» Task requirements
Look over the lines below. Report each one that includes the string "their".

### Records for the exercise ###

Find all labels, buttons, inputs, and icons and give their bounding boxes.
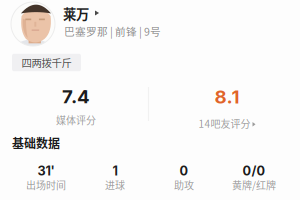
staticText: 黄牌/红牌 <box>232 178 276 192</box>
staticText: 14吧友评分 <box>198 116 250 131</box>
staticText: 8.1 <box>214 86 240 108</box>
staticText: 巴塞罗那 | 前锋 | 9号 <box>64 23 161 39</box>
staticText: 助攻 <box>174 178 194 192</box>
staticText: 0/0 <box>242 163 266 178</box>
staticText: 媒体评分 <box>56 113 96 127</box>
staticText: 莱万 <box>63 4 89 23</box>
button[interactable]: 莱万 <box>63 4 101 23</box>
staticText: 出场时间 <box>26 178 66 192</box>
staticText: 四两拨千斤 <box>22 55 72 70</box>
button[interactable]: 8.1 <box>198 86 256 131</box>
staticText: 7.4 <box>62 85 90 108</box>
staticText: 基础数据 <box>12 134 60 152</box>
staticText: 进球 <box>105 178 125 192</box>
staticText: 1 <box>112 163 118 178</box>
staticText: 31' <box>38 163 54 178</box>
staticText: 0 <box>180 163 188 178</box>
button[interactable]: 球员头像 <box>11 2 55 46</box>
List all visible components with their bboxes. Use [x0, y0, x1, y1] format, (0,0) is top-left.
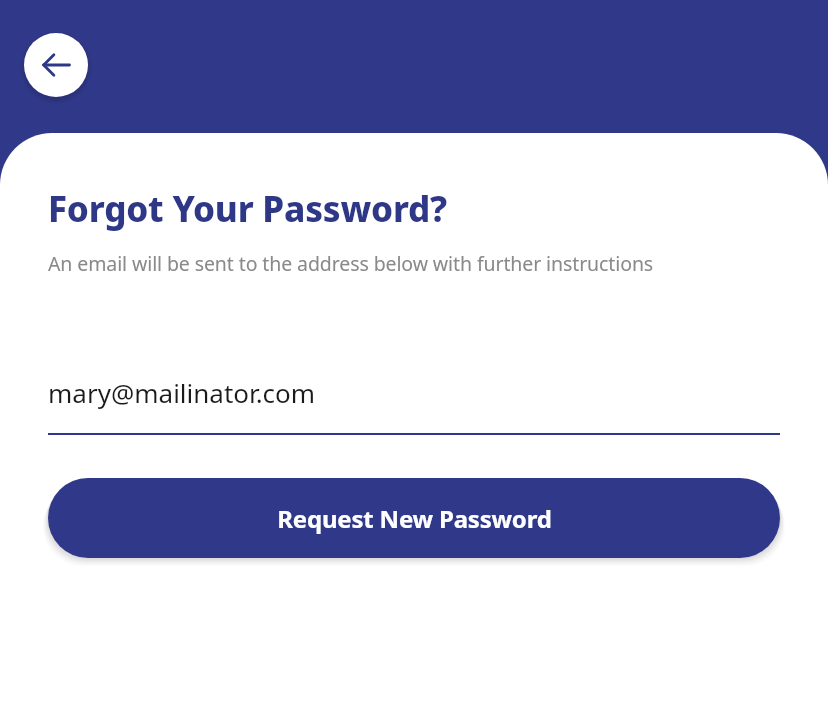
staticText: An email will be sent to the address bel… — [48, 250, 654, 277]
button[interactable]: Back — [24, 33, 88, 97]
staticText: Request New Password — [277, 502, 552, 535]
button[interactable]: Request New Password — [48, 478, 780, 558]
button[interactable]: mary@mailinator.com — [48, 375, 780, 435]
staticText: Forgot Your Password? — [48, 185, 448, 233]
staticText: mary@mailinator.com — [48, 375, 316, 410]
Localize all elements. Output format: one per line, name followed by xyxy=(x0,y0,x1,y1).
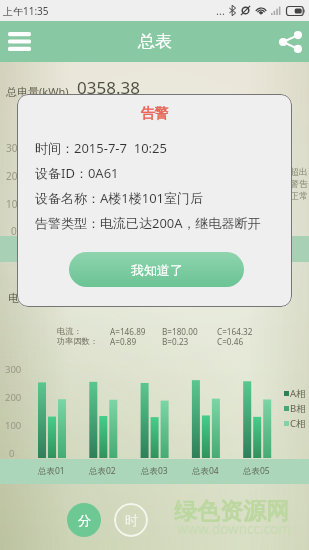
button[interactable]: Share xyxy=(267,21,309,62)
staticText: 告警类型：电流已达200A，继电器断开 xyxy=(35,214,261,232)
staticText: 警告 xyxy=(290,178,308,189)
staticText: 总表03 xyxy=(141,465,168,477)
button[interactable]: Menu xyxy=(0,21,40,62)
button[interactable]: 时 xyxy=(114,503,148,537)
staticText: A相 xyxy=(290,387,306,400)
staticText: 电流： xyxy=(57,326,82,336)
staticText: A=146.89 xyxy=(110,326,146,337)
staticText: 总表 xyxy=(138,31,172,52)
staticText: 设备名称：A楼1楼101室门后 xyxy=(35,189,204,207)
staticText: 总表04 xyxy=(192,465,219,477)
staticText: 告警 xyxy=(17,105,292,123)
staticText: www.downcc.com xyxy=(177,520,291,538)
staticText: 电 xyxy=(8,291,19,305)
staticText: 0 xyxy=(9,447,15,460)
staticText: 正常 xyxy=(290,190,308,201)
staticText: 功率因数： xyxy=(57,336,98,346)
staticText: 0358.38 xyxy=(77,76,140,99)
staticText: 绿色资源网 xyxy=(174,497,289,526)
staticText: B相 xyxy=(290,402,306,415)
staticText: 时间：2015-7-7 10:25 xyxy=(35,139,167,157)
staticText: ... xyxy=(216,3,225,18)
staticText: B=180.00 xyxy=(162,326,198,337)
staticText: 时 xyxy=(125,512,138,528)
staticText: C=0.46 xyxy=(217,336,244,347)
staticText: 总表02 xyxy=(89,465,116,477)
staticText: 上午11:35 xyxy=(3,4,49,18)
staticText: A=0.89 xyxy=(110,336,137,347)
staticText: 300 xyxy=(6,141,24,155)
staticText: 总电量(kWh) xyxy=(6,84,69,99)
staticText: 300 xyxy=(5,363,22,376)
staticText: 0 xyxy=(11,224,17,238)
staticText: C=164.32 xyxy=(217,326,253,337)
staticText: C相 xyxy=(290,417,306,430)
staticText: 超出 xyxy=(290,166,308,177)
staticText: 我知道了 xyxy=(131,262,183,278)
staticText: B=0.23 xyxy=(162,336,189,347)
staticText: 总表05 xyxy=(243,465,270,477)
staticText: 100 xyxy=(5,419,22,432)
staticText: 100 xyxy=(6,197,24,211)
button[interactable]: 我知道了 xyxy=(69,252,244,287)
button[interactable]: 分 xyxy=(67,503,101,537)
staticText: 分 xyxy=(78,512,91,528)
staticText: 设备ID：0A61 xyxy=(35,164,119,182)
staticText: 200 xyxy=(5,391,22,404)
staticText: 总表01 xyxy=(38,465,65,477)
staticText: 200 xyxy=(6,169,24,183)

###

» Completed task
Find all labels, buttons, inputs, and icons and give their bounding boxes.
List all visible components with their bboxes. Use [x0, y0, x1, y1] format, (0,0) is top-left.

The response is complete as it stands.